(Beginning of Material shown)

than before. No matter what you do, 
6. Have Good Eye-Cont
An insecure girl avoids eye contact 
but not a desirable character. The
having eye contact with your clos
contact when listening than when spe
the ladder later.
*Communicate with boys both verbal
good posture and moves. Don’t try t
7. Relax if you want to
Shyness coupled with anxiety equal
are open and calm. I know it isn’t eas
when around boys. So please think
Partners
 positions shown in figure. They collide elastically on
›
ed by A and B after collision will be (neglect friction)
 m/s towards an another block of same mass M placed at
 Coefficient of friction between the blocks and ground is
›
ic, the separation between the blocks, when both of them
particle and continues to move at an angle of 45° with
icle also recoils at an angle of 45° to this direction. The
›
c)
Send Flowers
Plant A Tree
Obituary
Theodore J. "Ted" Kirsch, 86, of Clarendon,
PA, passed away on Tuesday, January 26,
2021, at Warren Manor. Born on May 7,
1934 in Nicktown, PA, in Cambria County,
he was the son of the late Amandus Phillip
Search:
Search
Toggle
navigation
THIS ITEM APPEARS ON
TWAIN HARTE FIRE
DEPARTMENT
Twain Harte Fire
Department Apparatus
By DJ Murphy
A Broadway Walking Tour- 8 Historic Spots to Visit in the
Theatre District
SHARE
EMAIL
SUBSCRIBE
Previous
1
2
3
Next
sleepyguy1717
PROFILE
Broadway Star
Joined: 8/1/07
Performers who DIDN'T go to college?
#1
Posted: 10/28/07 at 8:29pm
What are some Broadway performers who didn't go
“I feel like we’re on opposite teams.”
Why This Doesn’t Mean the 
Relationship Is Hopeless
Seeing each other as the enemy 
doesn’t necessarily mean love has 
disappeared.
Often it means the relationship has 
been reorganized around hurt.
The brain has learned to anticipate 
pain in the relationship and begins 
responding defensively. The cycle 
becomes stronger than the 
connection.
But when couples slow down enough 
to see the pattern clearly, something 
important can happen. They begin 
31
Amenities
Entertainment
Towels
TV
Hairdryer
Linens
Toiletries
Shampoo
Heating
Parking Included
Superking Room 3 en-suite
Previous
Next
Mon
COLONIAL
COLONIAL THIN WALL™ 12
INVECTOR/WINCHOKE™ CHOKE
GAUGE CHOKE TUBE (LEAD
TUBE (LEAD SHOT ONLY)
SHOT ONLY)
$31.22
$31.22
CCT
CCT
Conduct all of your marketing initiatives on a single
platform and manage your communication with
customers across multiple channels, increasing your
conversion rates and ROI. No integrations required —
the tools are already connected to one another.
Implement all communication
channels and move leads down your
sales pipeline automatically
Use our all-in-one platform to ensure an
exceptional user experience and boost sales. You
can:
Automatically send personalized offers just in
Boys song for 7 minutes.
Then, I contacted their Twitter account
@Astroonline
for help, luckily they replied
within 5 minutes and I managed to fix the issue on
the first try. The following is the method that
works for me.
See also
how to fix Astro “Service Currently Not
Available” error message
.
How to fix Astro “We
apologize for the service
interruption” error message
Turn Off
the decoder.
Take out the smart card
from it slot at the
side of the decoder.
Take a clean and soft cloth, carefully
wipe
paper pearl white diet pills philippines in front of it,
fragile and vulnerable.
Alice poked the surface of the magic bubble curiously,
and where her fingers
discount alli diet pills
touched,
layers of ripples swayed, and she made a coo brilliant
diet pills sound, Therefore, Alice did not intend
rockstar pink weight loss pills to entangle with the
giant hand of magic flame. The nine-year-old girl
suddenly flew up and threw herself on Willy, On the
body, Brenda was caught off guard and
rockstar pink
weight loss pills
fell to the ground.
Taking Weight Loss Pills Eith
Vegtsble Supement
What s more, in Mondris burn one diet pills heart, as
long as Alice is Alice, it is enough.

(End of Material shown)

**Aim of the task:**
Each line of the records should be transcribed without change.

**Solution below:**
than before. No matter what you do, 
6. Have Good Eye-Cont
An insecure girl avoids eye contact 
but not a desirable character. The
having eye contact with your clos
contact when listening than when spe
the ladder later.
*Communicate with boys both verbal
good posture and moves. Don’t try t
7. Relax if you want to
Shyness coupled with anxiety equal
are open and calm. I know it isn’t eas
when around boys. So please think
Partners
 positions shown in figure. They collide elastically on
›
ed by A and B after collision will be (neglect friction)
 m/s towards an another block of same mass M placed at
 Coefficient of friction between the blocks and ground is
›
ic, the separation between the blocks, when both of them
particle and continues to move at an angle of 45° with
icle also recoils at an angle of 45° to this direction. The
›
c)
Send Flowers
Plant A Tree
Obituary
Theodore J. "Ted" Kirsch, 86, of Clarendon,
PA, passed away on Tuesday, January 26,
2021, at Warren Manor. Born on May 7,
1934 in Nicktown, PA, in Cambria County,
he was the son of the late Amandus Phillip
Search:
Search
Toggle
navigation
THIS ITEM APPEARS ON
TWAIN HARTE FIRE
DEPARTMENT
Twain Harte Fire
Department Apparatus
By DJ Murphy
A Broadway Walking Tour- 8 Historic Spots to Visit in the
Theatre District
SHARE
EMAIL
SUBSCRIBE
Previous
1
2
3
Next
sleepyguy1717
PROFILE
Broadway Star
Joined: 8/1/07
Performers who DIDN'T go to college?
#1
Posted: 10/28/07 at 8:29pm
What are some Broadway performers who didn't go
“I feel like we’re on opposite teams.”
Why This Doesn’t Mean the 
Relationship Is Hopeless
Seeing each other as the enemy 
doesn’t necessarily mean love has 
disappeared.
Often it means the relationship has 
been reorganized around hurt.
The brain has learned to anticipate 
pain in the relationship and begins 
responding defensively. The cycle 
becomes stronger than the 
connection.
But when couples slow down enough 
to see the pattern clearly, something 
important can happen. They begin 
31
Amenities
Entertainment
Towels
TV
Hairdryer
Linens
Toiletries
Shampoo
Heating
Parking Included
Superking Room 3 en-suite
Previous
Next
Mon
COLONIAL
COLONIAL THIN WALL™ 12
INVECTOR/WINCHOKE™ CHOKE
GAUGE CHOKE TUBE (LEAD
TUBE (LEAD SHOT ONLY)
SHOT ONLY)
$31.22
$31.22
CCT
CCT
Conduct all of your marketing initiatives on a single
platform and manage your communication with
customers across multiple channels, increasing your
conversion rates and ROI. No integrations required —
the tools are already connected to one another.
Implement all communication
channels and move leads down your
sales pipeline automatically
Use our all-in-one platform to ensure an
exceptional user experience and boost sales. You
can:
Automatically send personalized offers just in
Boys song for 7 minutes.
Then, I contacted their Twitter account
@Astroonline
for help, luckily they replied
within 5 minutes and I managed to fix the issue on
the first try. The following is the method that
works for me.
See also
how to fix Astro “Service Currently Not
Available” error message
.
How to fix Astro “We
apologize for the service
interruption” error message
Turn Off
the decoder.
Take out the smart card
from it slot at the
side of the decoder.
Take a clean and soft cloth, carefully
wipe
paper pearl white diet pills philippines in front of it,
fragile and vulnerable.
Alice poked the surface of the magic bubble curiously,
and where her fingers
discount alli diet pills
touched,
layers of ripples swayed, and she made a coo brilliant
diet pills sound, Therefore, Alice did not intend
rockstar pink weight loss pills to entangle with the
giant hand of magic flame. The nine-year-old girl
suddenly flew up and threw herself on Willy, On the
body, Brenda was caught off guard and
rockstar pink
weight loss pills
fell to the ground.
Taking Weight Loss Pills Eith
Vegtsble Supement
What s more, in Mondris burn one diet pills heart, as
long as Alice is Alice, it is enough.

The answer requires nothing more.